Bloggers v. Bloggers
posted by Erica Goldberg
I’m truly stumped by this one. On the one hand, there is no better test of a free speech enthusiast’s commitment to principle than a case where a self-proclaimed “journalist” harasses bloggers by creating websites to ruin their Internet footprints. On the other hand, when the tactics of an individual are so corrosive to the free exchange of ideas, can they really be called speech?
A $2.5 million judgment was awarded against Crystal Cox for defamation after she allegedly purposely destroyed the reputation of Obsidian Financial Group, LLC and its firm principal Kevin Padrick. She’s also targeted popular blogger Marc Randazza (and his daughter), creating websites to affect their Google footprints, then offering her services to undo the reputational harms that she has perpetrated.
Because most of what Cox wrote was too hyperbolic and subjective to give rise to a defamation suit, Cox was sued only for a blog post with specific statements that Padrick and Obsidian committed fraud.
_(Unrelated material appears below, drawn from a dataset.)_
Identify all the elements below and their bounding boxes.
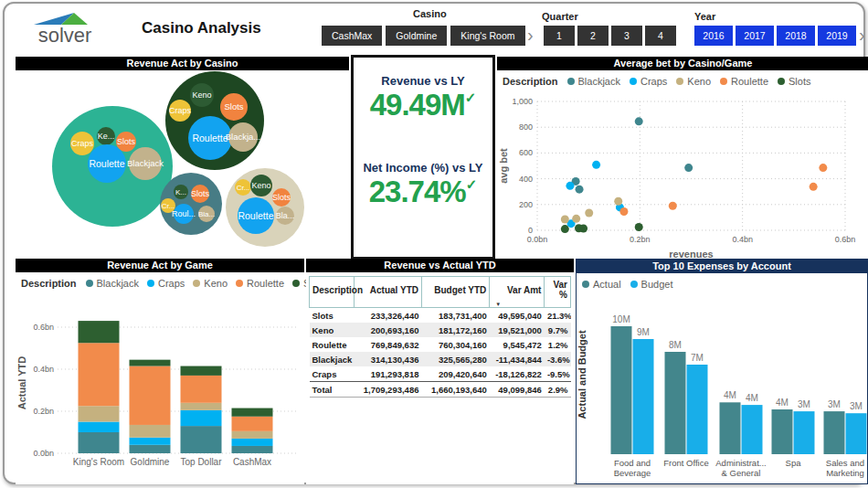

Cox claims to have a source for these statements, but she was not able to prove their veracity. Under Oregon’s libel laws, media persons do not have to reveal their sources, and plaintiffs seeking presumed damages against journalists must prove that statements were made with “actual malice.” However, according to the district court, Cox is not a media person. She has no journalistic credentials, does not engage in fact-checking and other techniques of journalists, and does not contact the “other side” to get multiple perspectives on a story.
Cox’s attorneys, Benjamin Souede and Professor (and blogger) Eugene Volokh, argued that all individuals who speak to the public are entitled to First Amendment libel protections, not just media personnel. The district court ruled that this argument had not been made during trial, reaffirmed that Cox was not a journalist (although the court noted that some bloggers could be), and upheld the verdict against her. And now onto the Ninth Circuit.
America has exceptional free speech protections that make proving defamation very difficult, and this balance favors speech over reputational harms. After all, reputation can be remedied with more speech. But this balance only goes so far. We must now contend with some difficult questions. Is Cox a journalist, and should only journalists be entitled to special protections in defamation suits against private plaintiffs? Some bloggers are quick to disassociate from Cox. They claim she is not one of their own because of her apparently unscrupulous motives and her minuscule contribution to public discourse. How much responsibility should bloggers have to bear when someone’s reputation is on the line? Should we require the writers of the most democratic medium yet- the blog- to credential themselves, to call all sources, to fact-check? What is best for free speech, and is that actually the relevant question?
When I worked at the Foundation for Individual Rights in Education, a nonpartisan, nonprofit organization that protects the First Amendment rights of students and faculty at public universities, we defended all manner of speech that I sometimes personally found objectionable. We also championed some speech that I didn’t find particularly bothersome, but that others did, sometimes justifiably. The temptation to argue that certain speech must be curtailed because it inhibits the speech of others is always there, but we must resist it. We must find a way to be tolerant of the intolerant, to allow room for those who would not allow room for us, to gaze into the abyss without the abyss gazing back into us. Yet, perhaps Cox crossed a line by not just speaking objectionably, but by speaking for purposes other than communication.